Just to make sure i understand your terminology:
files = physical files
YUP
datasets = logical files we want the user to see
I don't think about datasets in a file concept. It could be a group of
files, a single file,... I guess that the reason that I don't think
about it that way is that the data need not be in digital form to be
grouped in a data set. Beach profiles that have been collected over
the past 50 years and consist of pages of numbers - monthly values of
depth below mean low water at specified distances from a marker in a
given direction would qualify. I suppose that your definition is
correct from a computer perspective, I just don't think of it that way.
inventory = listing of datasets
No, a listing of datasets is what I refer to as a directory (not a
directory on a computer). The GCMD is an example of same. An
inventory is a listing of elements in a data set, it could be a
list of times for satellite images in an archive along with the
physical location of the data (tape C18341 on a rack, or
N861230147.hat in a computer directory on my machine) or a list
of times and locations of each XBT in an XBT archive.
question:
what does it mean to "group files into data sets"? like the agg server?
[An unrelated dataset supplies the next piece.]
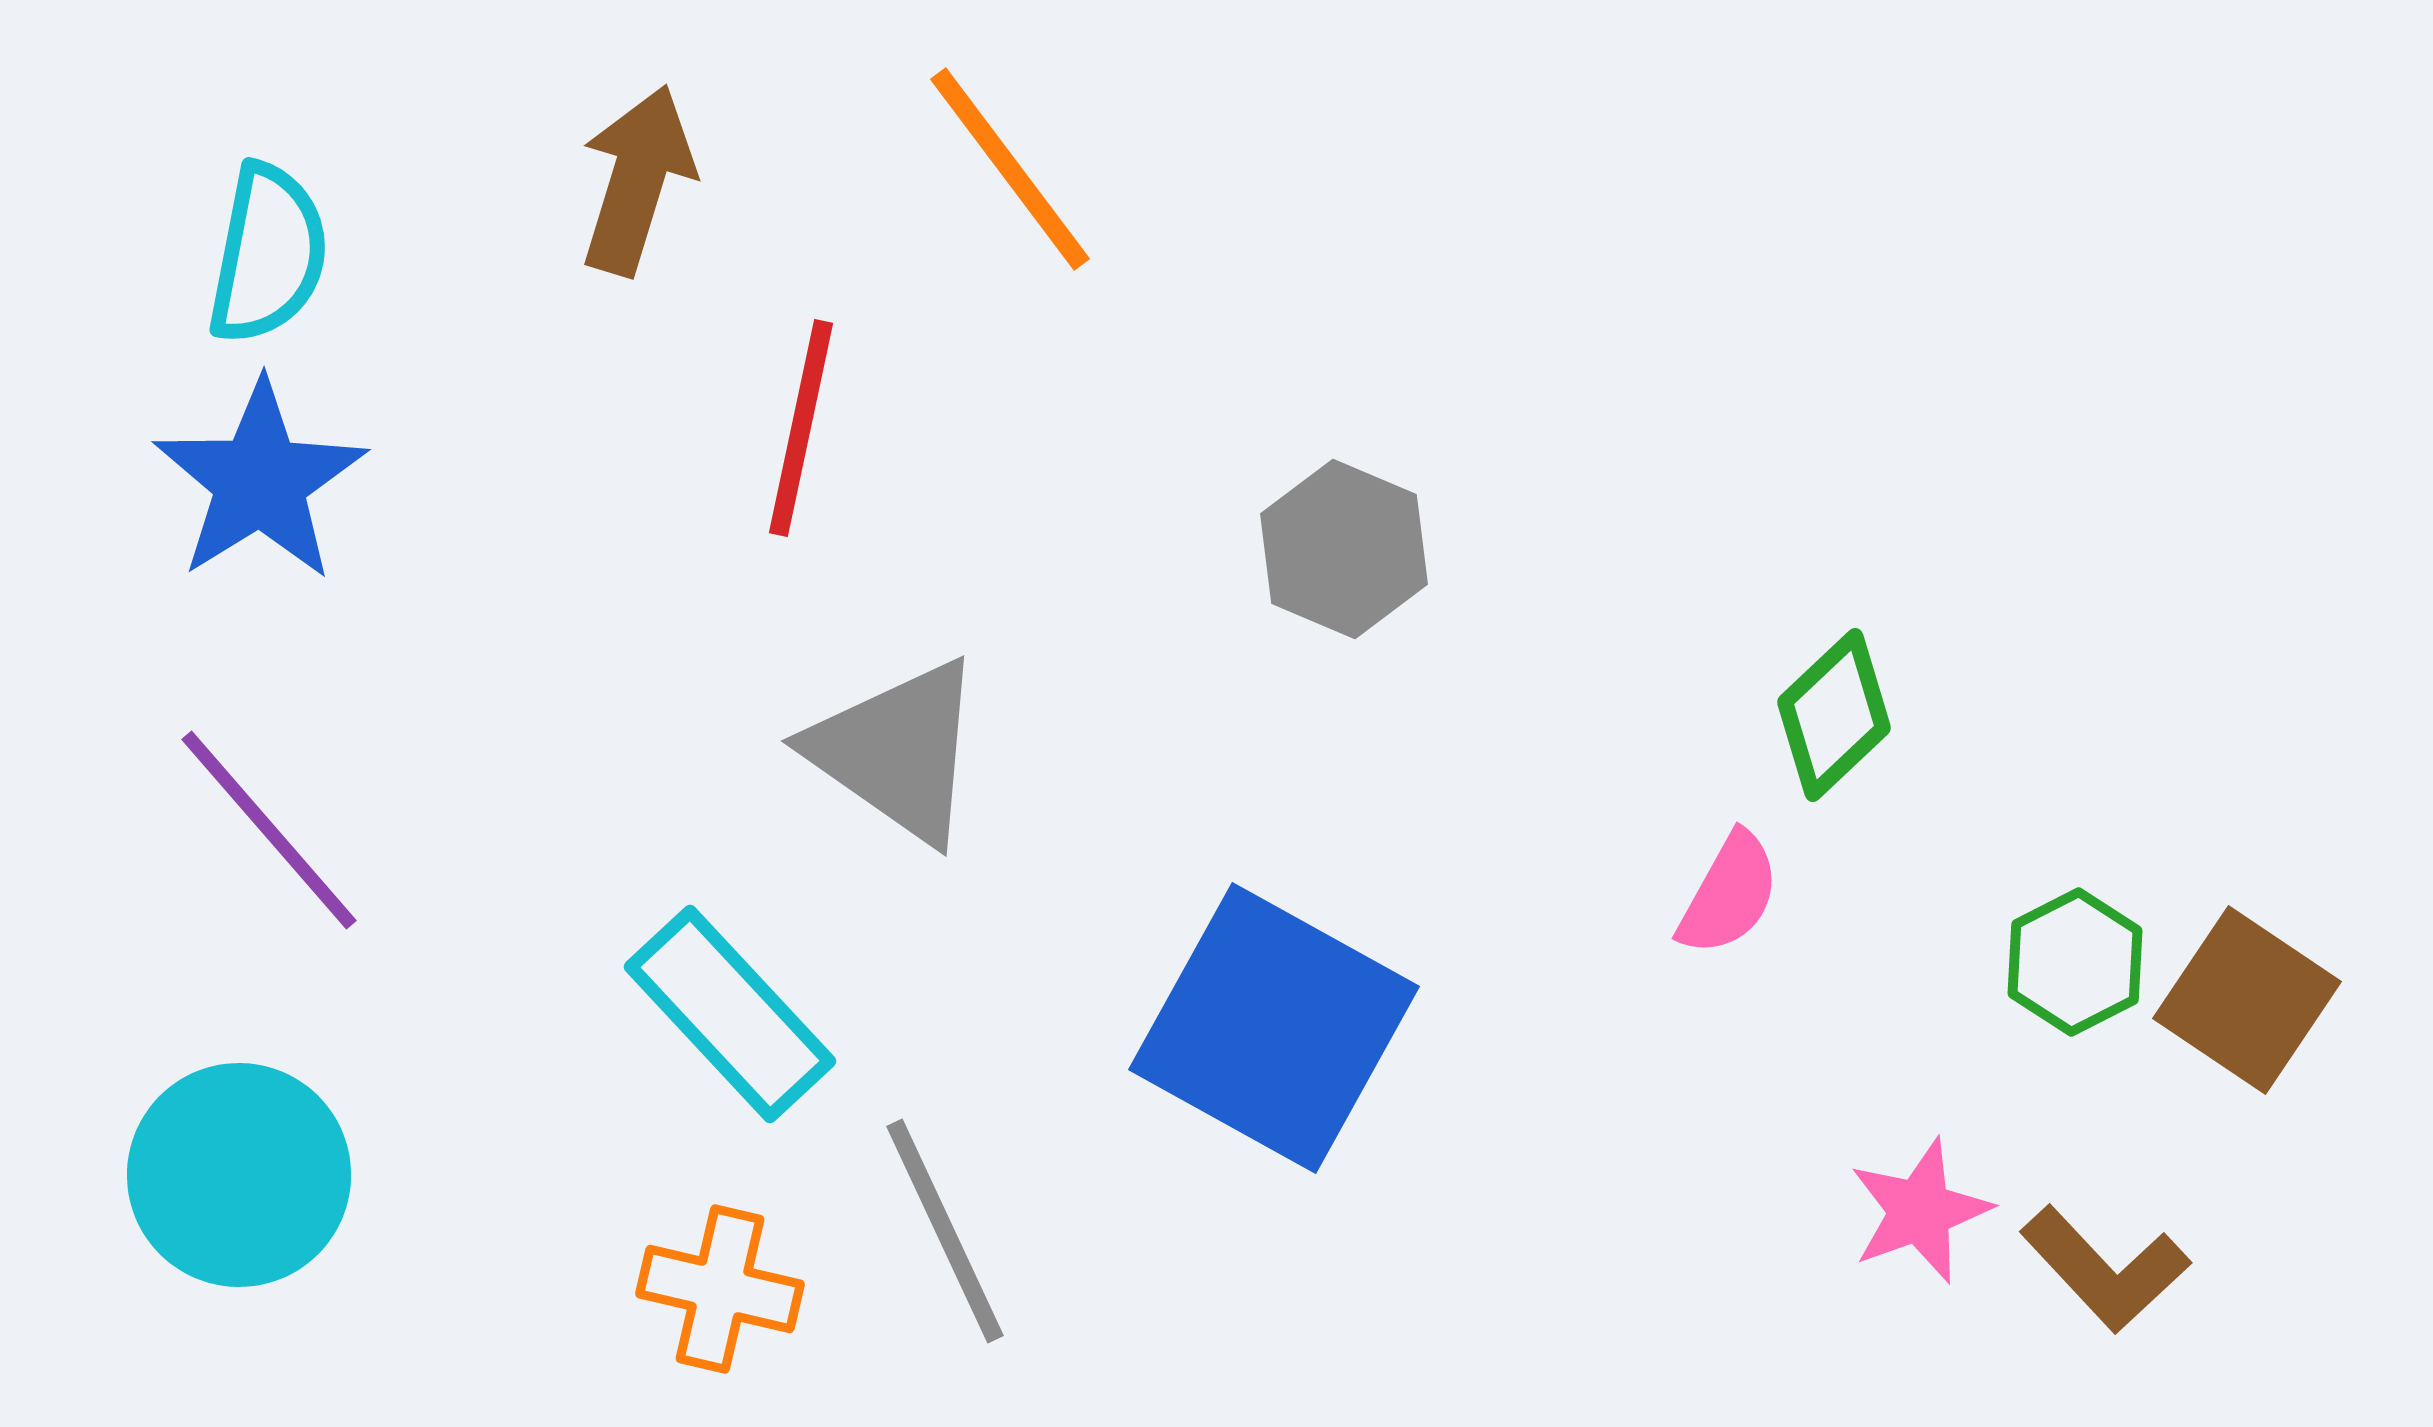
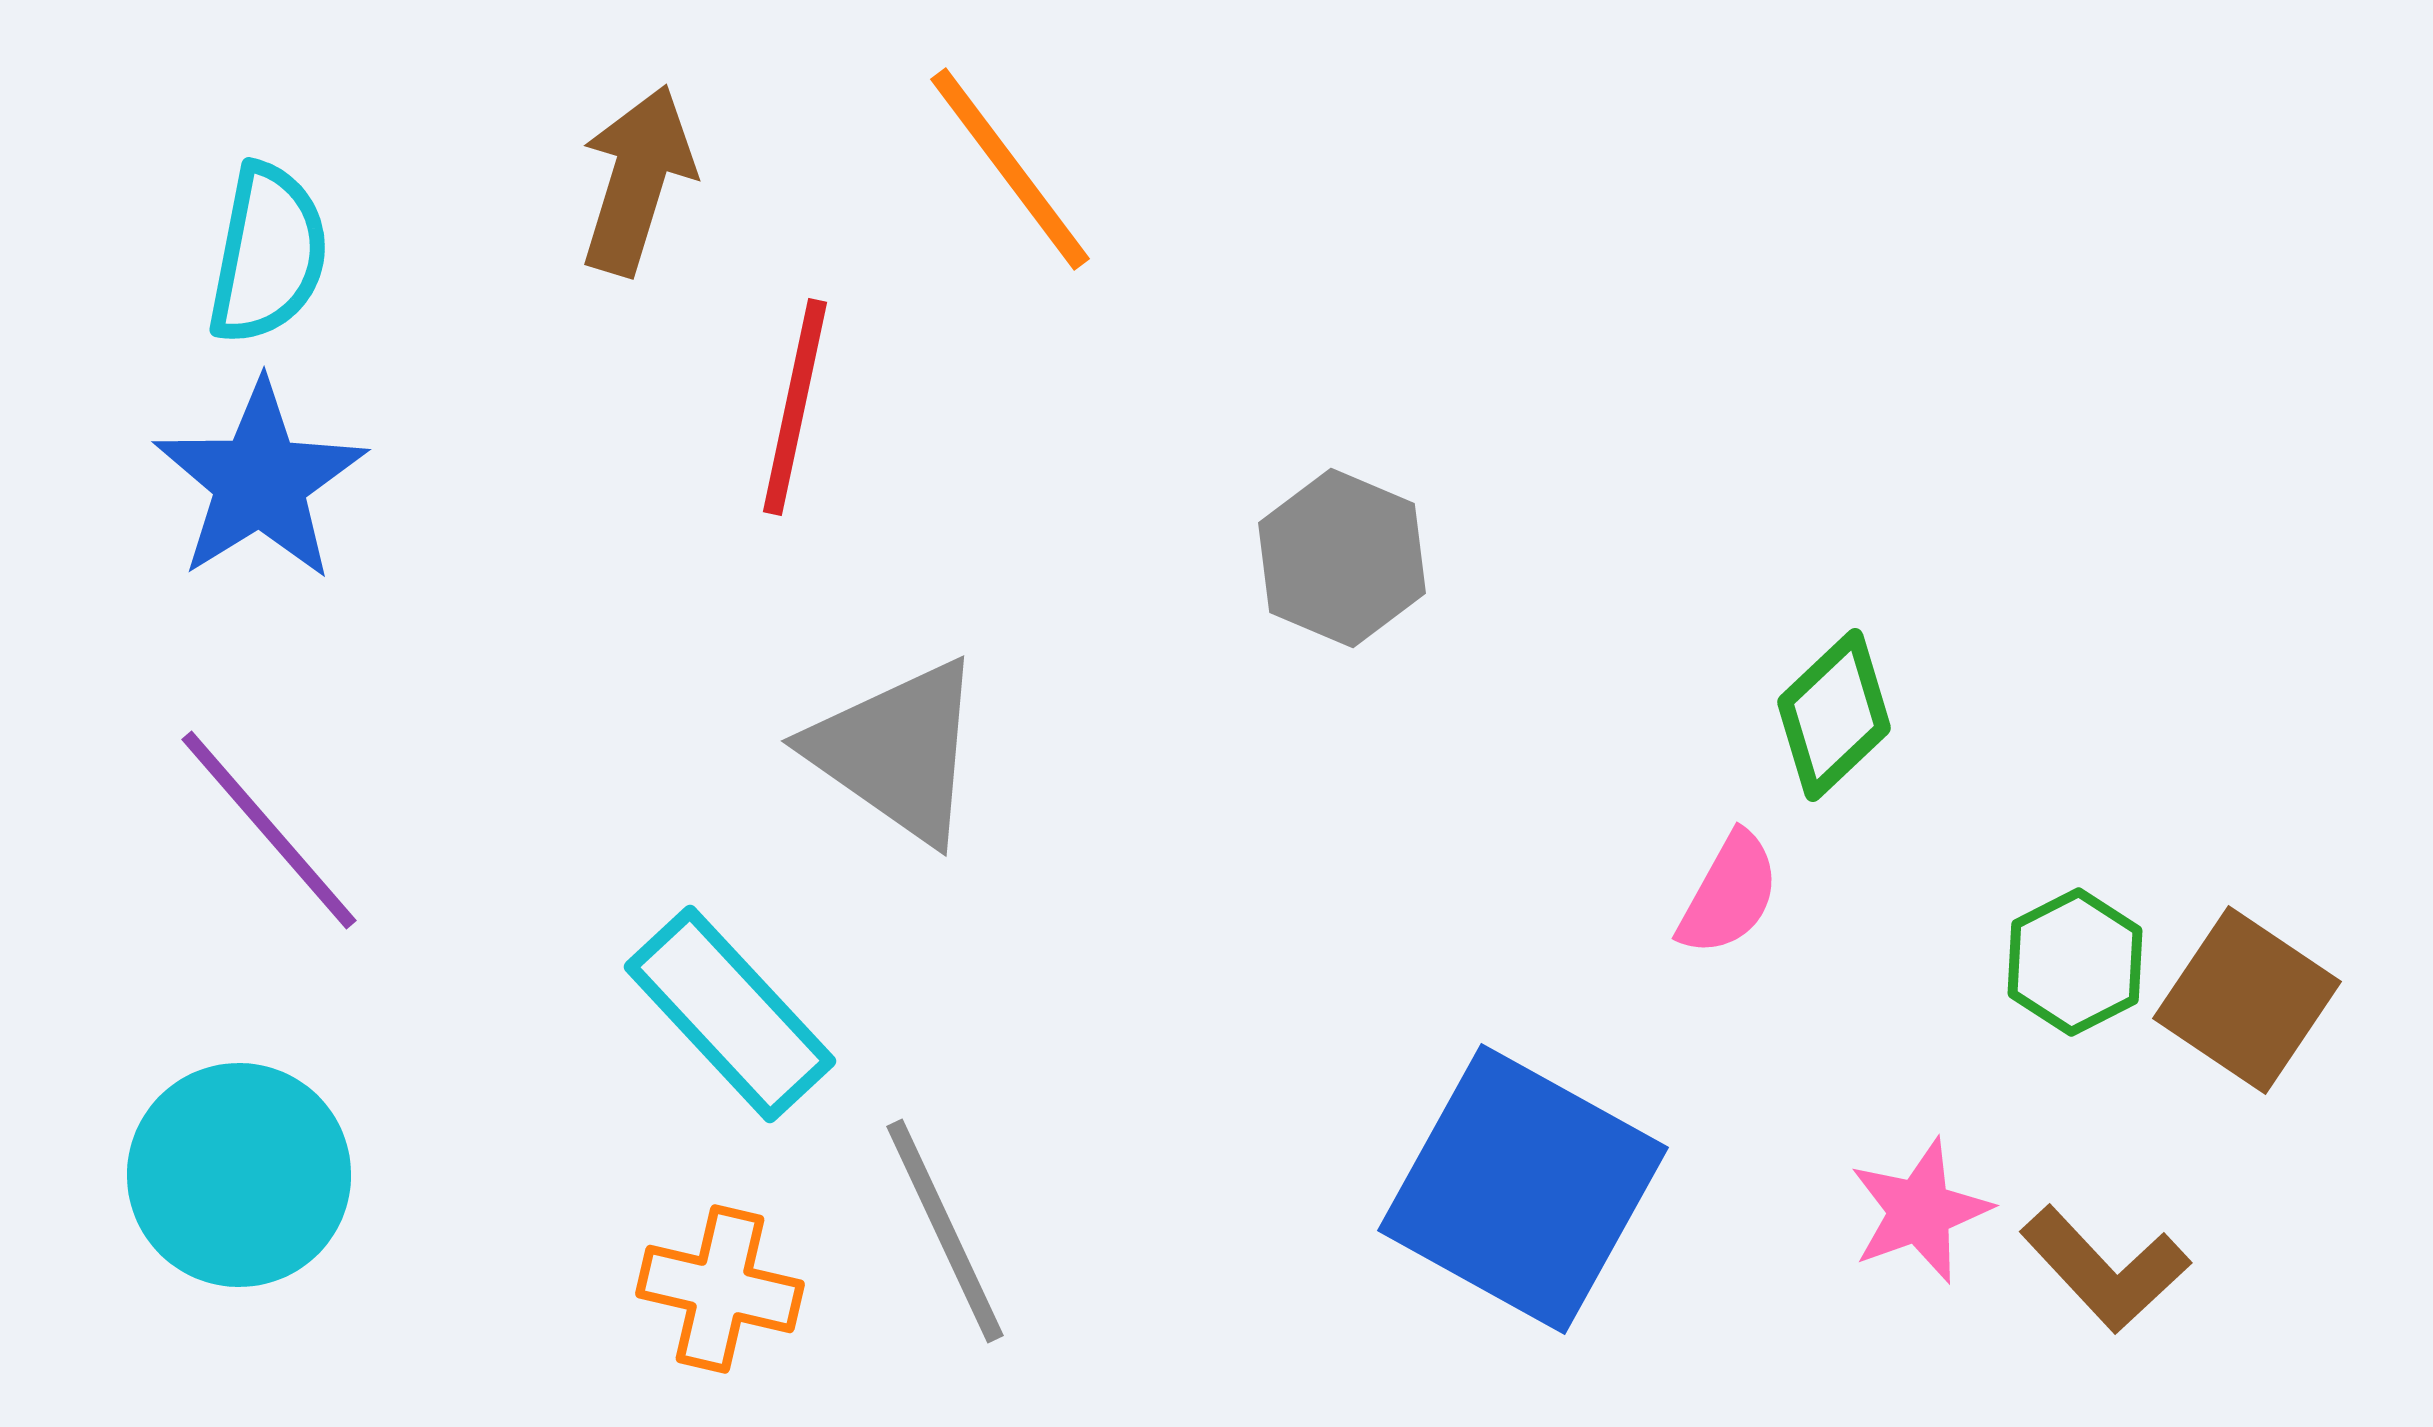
red line: moved 6 px left, 21 px up
gray hexagon: moved 2 px left, 9 px down
blue square: moved 249 px right, 161 px down
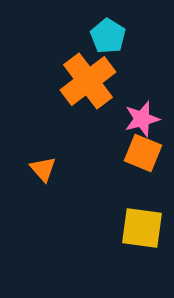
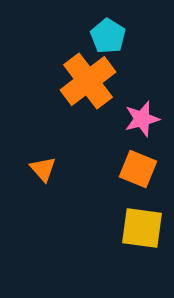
orange square: moved 5 px left, 16 px down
One mightsay that all images in this projection, from this satellite,
processed this way form a data. Or one could say that all images in
this projection, from this suite of satellites processed this way
form a data set. Or... This is the trouble with data sets, different
people call different groupings of the data a data set. This caused
a lot of blood letting between NASA and NOAA a number of years back.
The idea is NOT to call every granule or every file in the system a
data set, you know the difference between lumpers and splitters. In
order for us to make progress, we have to back off a bit and look at
the big picture, grouping things into data sets allows us to do that.
This is exactly the problem that the DODS crawler has. When it crawls
a site such as our satellite archive, it ends up with thousands of
entries and the system or the person viewing the results struggles
with a data overload, more information that s/he/it (humm... have
to be careful with these gender neutral versions) wants or needs to
locate the group of files that define the object of interest. Given
that there is no precise definition for how to group files into a
data set, I think that we can reduce the amount of information that
we have to deal with to a reasonable view of the all the data on the
system without losing much if anything. The crawler is likely to group
the files slightly differently in some cases than the human would, but
one could probably discover this pretty quickly and steer the crawler
if necessary.
Generating "inventories of granules in data sets" makes sense in the context of
an agg server, but is there also meaning to it in the context of a normal DODS
server?
Not sure exactly what you mean here. We have file servers which are
inventories of granules in data sets. Actually the terminology is a
bit loose here also. The server in this case is a DODS FreeForm server.
It serves a table that contains a list of URLs with the characteristic(s)
that differentiate one URI from another, time in the case of our satellite
archives.